His relationship with Bill Watterson
A new exhibition at Richard Thompson Museums & Collections explores the impact of Calvin and Hobbes and its creator, Bill Watterson. Although the exhibition doesn't feature Watterson himself, it explores how the comic books have had a profound impact on the culture. The exhibition also features some of Watterson's artwork, including the famous Cul de Sac artwork. It's also a fitting time to remember the comic strip's origins.
The exhibit includes a selection of artwork illustrating the life and times of both Watterson and Thompson. His relationship with Watterson is especially poignant because of the latter's recent death. Watterson has been a fan of Thompson's for decades and, in 2013, he announced the end of his syndicated strip "Cul de Sac." The two also teamed up for a dual exhibit at Columbus' Billy Ireland Cartoon Library & Museum, which focuses on Watterson's connection to the late artist.
Despite the deteriorating financial situation of the comic industry, Watterson remained a staunch supporter of the famed creator. He was a regular reader of Thompson's blog and was introduced to the comic by his friend Rich West. This relationship resulted in Watterson agreeing to be interviewed for the first time in more than three decades for a documentary called "STRIPPED." In the documentary, Watterson discussed the changing industry environment and limitations placed on cartoonists.

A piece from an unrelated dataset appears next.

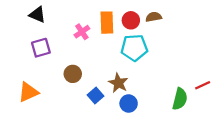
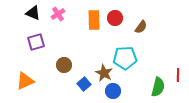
brown semicircle: (154, 17) -> (141, 27), moved, turned 136
pink cross: (82, 32) -> (58, 14), moved
cyan pentagon: (134, 48) -> (125, 58), moved
red line: (203, 85) -> (178, 75), turned -64

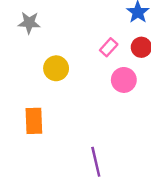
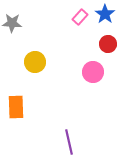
pink rectangle: (109, 47) -> (80, 17), moved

While retired, Watterson remained active in the comics community. His involvement with the Cartoon Research Library, now the Billy Ireland Cartoon Library and Museum, spanned over a decade. He teamed up with Rich West, an expert on political cartoons, and Lucy Caswell, the curator of the museum. Then, in 2005, he deposited over 3,000 strips of Calvin and Hobbes from its ten-year run into the Cartoon Research Library.
In addition to his own artwork, the exhibition also includes many of his friends and collaborators. Mike Rhode, a longtime friend of Thompson, co-editor of "The Art of Richard Thompson," worked regularly as an illustrator for the Washington Post during the early 1980s. During this time, he became a mentor to Bill Watterson, who would later go on to become a prolific writer.